Existen, también, muchas razones por las que criticar a David Stern, un buen número de controversias que han marcado su camino tanto como lo han hecho sus éxitos.

Pero cabe considerar: en la cultura americana (y por extensión, mundial) se cree desesperadamente que para tener talento debes, además, ser una buena persona. Hay que ser agradable para tener éxito. Para ganarse alabanzas tienes que ganarte primero el afecto de la gente. Y este es un falso relato provocando por una sociedad que quiere que le digan lo que quiere oír y celebrar tan solo aquello con lo que se está de acuerdo. Pero, a veces, algunas autocracias pueden ser buenas, o hasta necesarias. No todo es análogo a la democracia, algo particularmente cierto en el mundo de los negocios.

La NBA es, también, una máquina de hacer dinero que vende partidos y fama, una vía de escape de la vida real. Ocio, al fin y al cabo. Y en ello, David Stern ha sido inapelable y constantemente ambicioso para, al final, salir vencedor. Ha ganado a competidores y adversarios varios.
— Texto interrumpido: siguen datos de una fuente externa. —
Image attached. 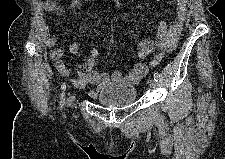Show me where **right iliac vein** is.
I'll return each instance as SVG.
<instances>
[{
	"label": "right iliac vein",
	"instance_id": "1",
	"mask_svg": "<svg viewBox=\"0 0 225 159\" xmlns=\"http://www.w3.org/2000/svg\"><path fill=\"white\" fill-rule=\"evenodd\" d=\"M73 100H74V99H73V97H70V98L68 99V105H69V106H71V105H72Z\"/></svg>",
	"mask_w": 225,
	"mask_h": 159
}]
</instances>
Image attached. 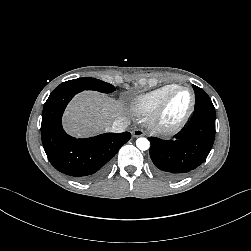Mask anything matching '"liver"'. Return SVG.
<instances>
[{
  "instance_id": "1",
  "label": "liver",
  "mask_w": 251,
  "mask_h": 251,
  "mask_svg": "<svg viewBox=\"0 0 251 251\" xmlns=\"http://www.w3.org/2000/svg\"><path fill=\"white\" fill-rule=\"evenodd\" d=\"M120 118L127 120L122 103L104 94L86 91L77 95L68 106L64 125L70 134L83 137L108 131L112 123Z\"/></svg>"
}]
</instances>
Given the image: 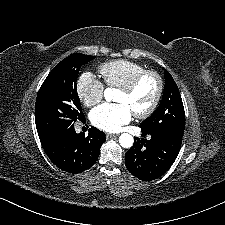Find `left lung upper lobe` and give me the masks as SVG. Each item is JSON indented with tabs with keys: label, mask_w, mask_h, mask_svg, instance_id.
Masks as SVG:
<instances>
[{
	"label": "left lung upper lobe",
	"mask_w": 225,
	"mask_h": 225,
	"mask_svg": "<svg viewBox=\"0 0 225 225\" xmlns=\"http://www.w3.org/2000/svg\"><path fill=\"white\" fill-rule=\"evenodd\" d=\"M162 101L155 112L139 126L143 130L170 131L183 136L185 111L178 87L167 70Z\"/></svg>",
	"instance_id": "1"
}]
</instances>
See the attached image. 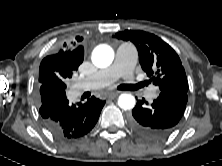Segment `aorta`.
Here are the masks:
<instances>
[{"label":"aorta","instance_id":"aorta-1","mask_svg":"<svg viewBox=\"0 0 222 166\" xmlns=\"http://www.w3.org/2000/svg\"><path fill=\"white\" fill-rule=\"evenodd\" d=\"M114 60L113 49L106 44L97 46L92 53V61L95 66L105 68L109 66ZM136 104L135 97L131 94L123 93L118 98V105L121 109L130 110Z\"/></svg>","mask_w":222,"mask_h":166}]
</instances>
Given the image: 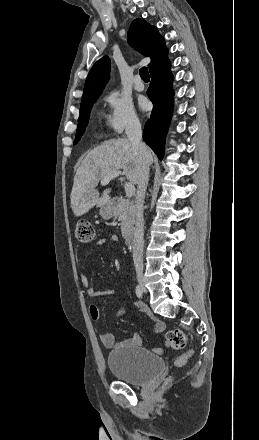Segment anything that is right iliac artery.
Returning a JSON list of instances; mask_svg holds the SVG:
<instances>
[{"instance_id": "82829eb1", "label": "right iliac artery", "mask_w": 259, "mask_h": 440, "mask_svg": "<svg viewBox=\"0 0 259 440\" xmlns=\"http://www.w3.org/2000/svg\"><path fill=\"white\" fill-rule=\"evenodd\" d=\"M135 291H136L137 297L141 298L142 297V290L139 285L136 286Z\"/></svg>"}]
</instances>
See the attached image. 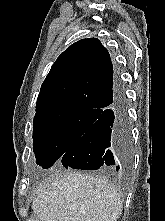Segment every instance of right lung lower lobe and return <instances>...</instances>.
Here are the masks:
<instances>
[{
    "instance_id": "98d812e1",
    "label": "right lung lower lobe",
    "mask_w": 165,
    "mask_h": 221,
    "mask_svg": "<svg viewBox=\"0 0 165 221\" xmlns=\"http://www.w3.org/2000/svg\"><path fill=\"white\" fill-rule=\"evenodd\" d=\"M122 84L116 81L114 97L99 111L97 120L62 155L68 169L115 170L122 173L130 156V133Z\"/></svg>"
}]
</instances>
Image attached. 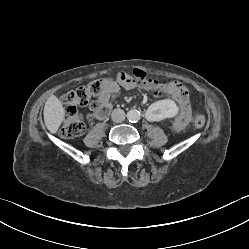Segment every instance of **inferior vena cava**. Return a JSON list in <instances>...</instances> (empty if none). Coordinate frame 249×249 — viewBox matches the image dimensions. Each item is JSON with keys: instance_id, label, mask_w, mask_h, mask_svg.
Returning <instances> with one entry per match:
<instances>
[{"instance_id": "obj_1", "label": "inferior vena cava", "mask_w": 249, "mask_h": 249, "mask_svg": "<svg viewBox=\"0 0 249 249\" xmlns=\"http://www.w3.org/2000/svg\"><path fill=\"white\" fill-rule=\"evenodd\" d=\"M112 121L121 123L125 120V112L122 109H114L111 114Z\"/></svg>"}]
</instances>
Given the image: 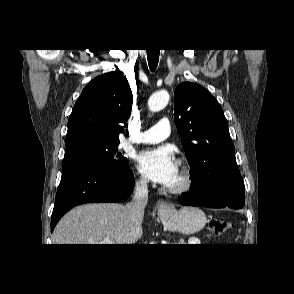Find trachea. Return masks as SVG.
<instances>
[{
  "label": "trachea",
  "instance_id": "1",
  "mask_svg": "<svg viewBox=\"0 0 294 294\" xmlns=\"http://www.w3.org/2000/svg\"><path fill=\"white\" fill-rule=\"evenodd\" d=\"M147 59L151 71H154L158 65L159 49L147 50Z\"/></svg>",
  "mask_w": 294,
  "mask_h": 294
}]
</instances>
Brutal con sus enemigos, Stern ha actuado cual Rey, saliendo reforzado en la mayoría de los conflictos. Y el resultado es una Liga que puede vender productos como LeBron, Durant, Kobe y el resto de jugadores a marcas de zapatillas deportivas, a los chinos, a Europa y a gran parte de su país por millones i millones de dólares al año.

Stern será substituido por Adam Silver, su mano derecha durante los últimos 14 años, alguien que ha aprendido a manejar la NBA de quien todo lo ha controlado. “Serás recordado como el mejor Comisionado de todos los tiempos”, le soltó Silver a Stern, sentado a su izquierda.

Quizá sí. Pero quedan cosas por pulir en esta transición, incluyendo al propio Silver. Si Stern se ha autoimpuesto todavía 15 meses para delegar del todo en el hombre correcto, es para quitar dramatismo y especulación sobre el relevo, al tiempo que para seguir haciendo crecer a la gallina de los huevos de oro.

Los veredictos llegarán después. Por ahora, lo que ya podemos decir es que durante 30 años David Stern ha gestionado la NBA con mano de hierro y que, bajo su batuta, la ha convertido en la historia de éxito que hoy en día es.

“No creo mucho en la palabra que empieza por L; legado”, dijo Stern en dicha rueda de prensa. “Solo quiero decir a la gente que he tratado de llevar a la NBA por el mejor camino posible: tiempos muy interesantes y fructíferos, algunas aguas turbulentas, más oportunidades extraordinarias; y que la Liga ha crecido en popularidad, se ha convertido en un fenómeno global y que tanto propietarios, como jugadores, como fans lo han hecho extremadamente bien”. Pues eso.